*** Block opens ***
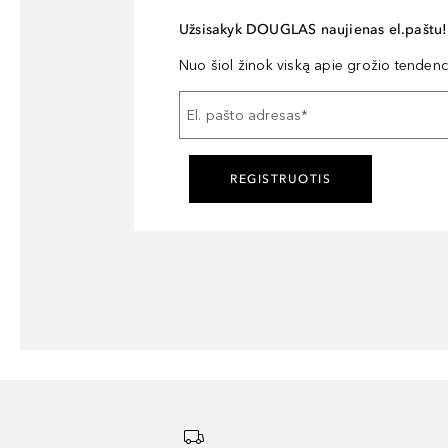
Užsisakyk DOUGLAS naujienas el.paštu!
Nuo šiol žinok viską apie grožio tendencij
El. pašto adresas
*
REGISTRUOTIS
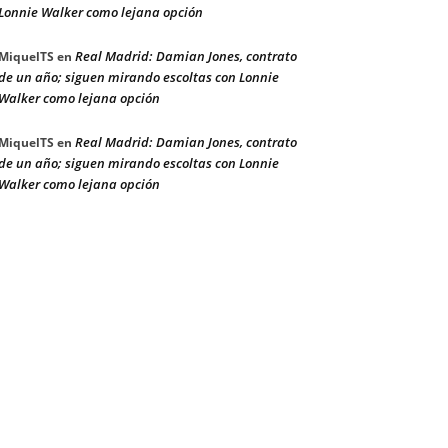
Lonnie Walker como lejana opción
Real Madrid: Damian Jones, contrato
MiquelTS
en
de un año; siguen mirando escoltas con Lonnie
Walker como lejana opción
Real Madrid: Damian Jones, contrato
MiquelTS
en
de un año; siguen mirando escoltas con Lonnie
Walker como lejana opción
*** Block closes ***
▸ **EXERCISE DIRECTIONS**
Give the listing above again exactly, minus any images.

▸ **RESULT FOR THIS TASK**
Užsisakyk DOUGLAS naujienas el.paštu!
Nuo šiol žinok viską apie grožio tendencij
El. pašto adresas
*
REGISTRUOTIS
Lonnie Walker como lejana opción
Real Madrid: Damian Jones, contrato
MiquelTS
en
de un año; siguen mirando escoltas con Lonnie
Walker como lejana opción
Real Madrid: Damian Jones, contrato
MiquelTS
en
de un año; siguen mirando escoltas con Lonnie
Walker como lejana opción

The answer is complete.